What’s new: Yifan Jiang and collaborators at the University of Texas at Austin and the MIT-IBM Watson AI Lab unveiled TransGAN, a transformer-based GAN that doesn’t use any convolutions.
Key insight: Traditionally, GANs rely on convolutional neural networks, which integrate information in pixels far away from one another only in the later layers. The upshot could be an image of a person with two different eye colors or mismatched earrings. A GAN based on transformers, which use self-attention to determine relationships among various parts of an input, would learn relationships between pixels across an entire image from the get-go. That should enable it to produce more realistic images.
How it works: Like other GANs, TransGAN includes a generator (which, given a random input, generates a new image) and a discriminator (which, given an image, predicts whether or not it’s generated). Both components contain a sequence of transformer layers, each comprising a fully connected layer and a self-attention layer. The authors trained them simultaneously.
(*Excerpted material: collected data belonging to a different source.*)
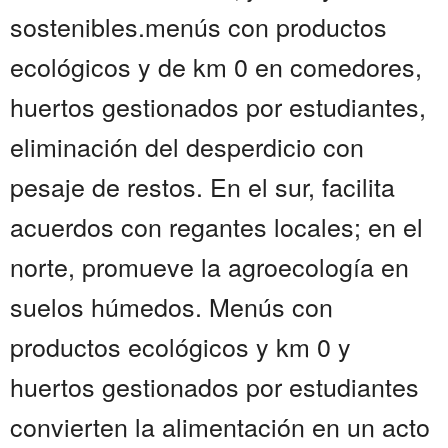
sostenibles.menús con productos
ecológicos y de km 0 en comedores,
huertos gestionados por estudiantes,
eliminación del desperdicio con
pesaje de restos. En el sur, facilita
acuerdos con regantes locales; en el
norte, promueve la agroecología en
suelos húmedos. Menús con
productos ecológicos y km 0 y
huertos gestionados por estudiantes
convierten la alimentación en un acto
- Where a typical GAN’s generator uses convolutions to manipulate a two-dimensional representation, TransGAN uses transformers to manipulate a sequence and project it into a sequence of pixels. To cut the amount of computation required, the generator produces a small number of representations at the first layer and increases the number in subsequent layers.
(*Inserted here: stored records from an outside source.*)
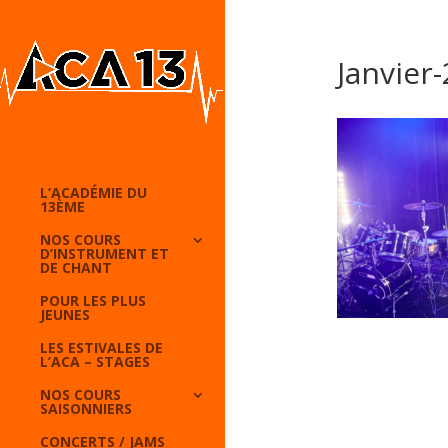
Janvier
L’ACADÉMIE DU
13ÈME
NOS COURS
D’INSTRUMENT ET
DE CHANT
POUR LES PLUS
JEUNES
LES ESTIVALES DE
L’ACA – STAGES
NOS COURS
SAISONNIERS
CONCERTS / JAMS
- Convolutions typically focus on small, adjacent areas of an input to avoid unnaturally abrupt transitions. To encode similar smoothness without convolutions, TransGAN’s generator applied a mask during training that limited attention to neighboring parts of an image. The mask gradually enlarged until it covered the entire image.
- The discriminator receives an image divided into an 8x8 grid, which it converts into a sequence of 64 patches. The sequence passes through the transformer layers, ending with a linear layer that classifies the image.
Results: TransGAN set a new state of the art on the STL-10 dataset, which includes relatively few labeled examples and many unlabeled examples in a similar distribution. It achieved a Fréchet Inception Distance — a measure of the difference in distribution between generated images and training data (lower is better) — of 25.32 FID, compared to the previous state of the art’s 26.98 FID.
Yes, but: On the Celeb-A dataset of relatively high-res celebrity faces, TransGAN achieved a Fréchet Inception Distance of 12.23 FID versus HDCGAN, which is designed for higher-res output and scored 8.44 FID.
Why it matters: The transformer takeover continues! Meanwhile, TransGAN’s expanding training mask gives its output the smooth look of convolutions with better coherence across generated images. Maybe such purposeful training schedules can stand in for certain architectural choices.
We’re thinking: Transformers, with their roots in language processing, might answer the age-old question of how many words an image is worth.